If Russia is forced to rely more on Iran then that has implications for Israel’s policies in Syria. What concessions might Iran want?
On the other hand the failure of the Russian military system in Ukraine; if Russia can’t find a scapegoat or reverse the retreat, will leave Iran wondering about the potency of Moscow. A Hamas delegation was recently in Moscow. Iran backs Hamas.
What is Hamas asking for from the Russians?
What was Hamas doing in Moscow?
Hamas said in a statement that “a high-level delegation from Hamas, headed by its politburo chief Ismail Haniyeh, has met with Leonid Slutsky, chairman of the Russian State Duma Committee on International Affairs, and Grigory Karasin, chair of the Russian Federation Council Committee on Foreign Affairs, in Moscow.” It also slammed Ukraine this week.

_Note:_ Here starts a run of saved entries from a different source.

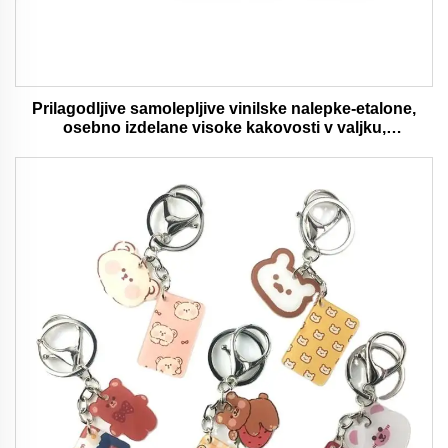
Prilagodljive samolepljive vinilske nalepke-etalone,
osebno izdelane visoke kakovosti v valjku,
vodaodporna in trajna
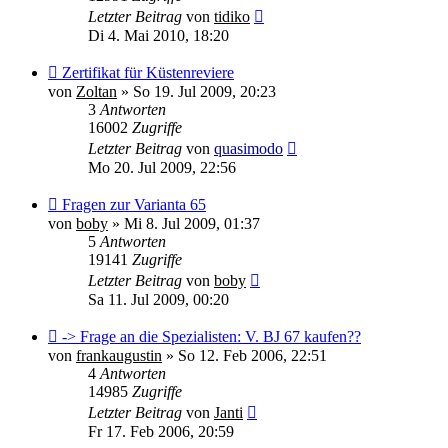
Letzter Beitrag
von
tidiko
Di 4. Mai 2010, 18:20
Zertifikat für Küstenreviere
von
Zoltan
»
So 19. Jul 2009, 20:23
3
Antworten
16002
Zugriffe
Letzter Beitrag
von
quasimodo
Mo 20. Jul 2009, 22:56
Fragen zur Varianta 65
von
boby
»
Mi 8. Jul 2009, 01:37
5
Antworten
19141
Zugriffe
Letzter Beitrag
von
boby
Sa 11. Jul 2009, 00:20
-> Frage an die Spezialisten: V. BJ 67 kaufen??
von
frankaugustin
»
So 12. Feb 2006, 22:51
4
Antworten
14985
Zugriffe
Letzter Beitrag
von
Janti
Fr 17. Feb 2006, 20:59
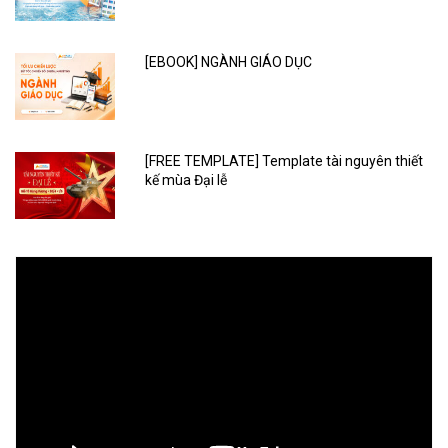
[EBOOK] NGÀNH GIÁO DỤC
[FREE TEMPLATE] Template tài nguyên thiết
kế mùa Đại lễ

“Hamas official Basem Naim confirmed that the statements made by the Ukrainian embassy to the Zionist entity designating Hamas as a terrorist organization under the movement’s officials’ visit to Russia are rejected and denounced,” the group noted. The Hamas delegation met Russia’s Foreign Minister while in Russia, but besides diplomatic support, it was not clear what Hamas will get.
The overall context illustrates that Hezbollah, Hamas and Iran are watching the Russian setbacks in Ukraine. They will draw their own conclusions about this may impact Syria’s regime and also Iran’s entrenchment in Syria.

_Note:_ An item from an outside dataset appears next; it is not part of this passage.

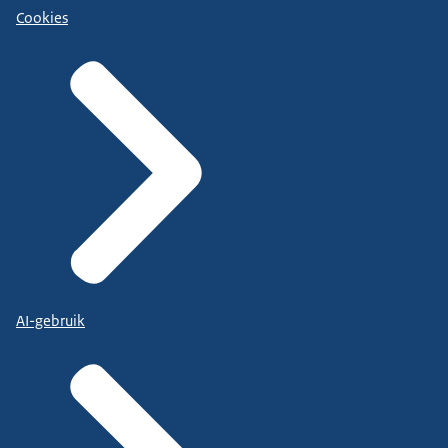
Cookies
AI-gebruik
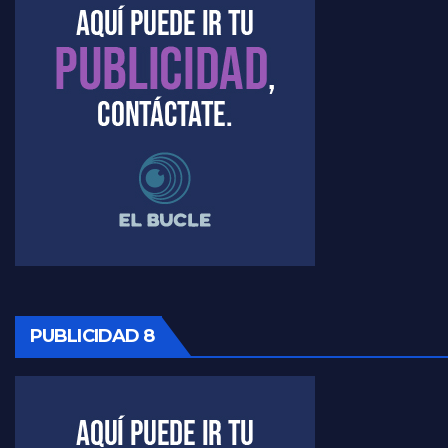
PUBLICIDAD 8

Iran has been seeking to move munitions through Aleppo International Airport and Iran looks like it wants to focus more on northeastern Syria as a transit point to Hezbollah, potentially putting Iranian-backed forces in Syria closer to Russian forces in Khmeimim. This could be so Iran can get protection.

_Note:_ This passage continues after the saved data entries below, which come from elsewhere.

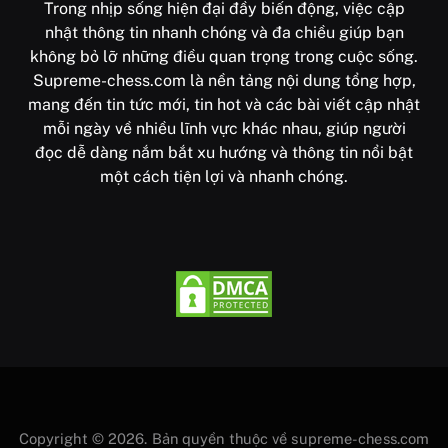
Trong nhịp sống hiện đại đầy biến động, việc cập
nhật thông tin nhanh chóng và đa chiều giúp bạn
không bỏ lỡ những điều quan trọng trong cuộc sống.
Supreme-chess.com là nền tảng nội dung tổng hợp,
mang đến tin tức mới, tin hot và các bài viết cập nhật
mỗi ngày về nhiều lĩnh vực khác nhau, giúp người
đọc dễ dàng nắm bắt xu hướng và thông tin nổi bật
một cách tiện lợi và nhanh chóng.
Copyright © 2026. Bản quyền thuộc về supreme-chess.com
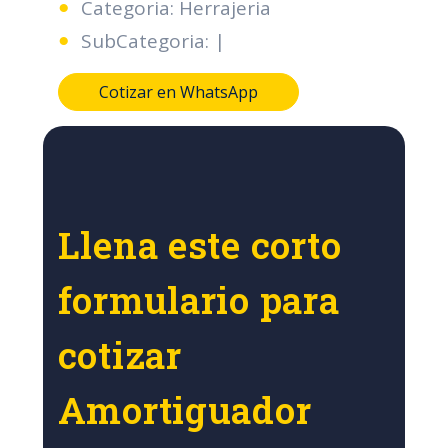
Categoria: Herrajeria
SubCategoria: |
Cotizar en WhatsApp
Llena este corto
formulario para
cotizar
Amortiguador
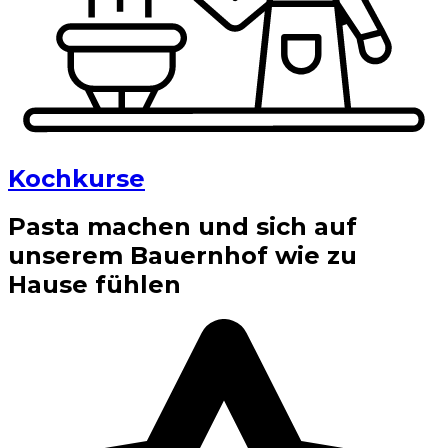
Kochkurse
Pasta machen und sich auf
unserem Bauernhof wie zu
Hause fühlen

Meanwhile, Iran has also threatened the US in Syria, and the US retaliated with a drone attack in August. The more the US sees Iran supplying Russia with drones the more Iranians will be sanctioned for their drone work.
The US is also angered by Iran’s cyber attacks on the West. Overall then Iran is forced to rely more on Russia and China, but Russia appears weaker after the Ukraine setbacks. Iran went to Uzbekistan this week for the Shanghai Cooperation Organization meeting. It saw the Russian president meet China’s leader. It must be wondering whether its investment in an alliance with Russia, and economic ties with China, will pay off.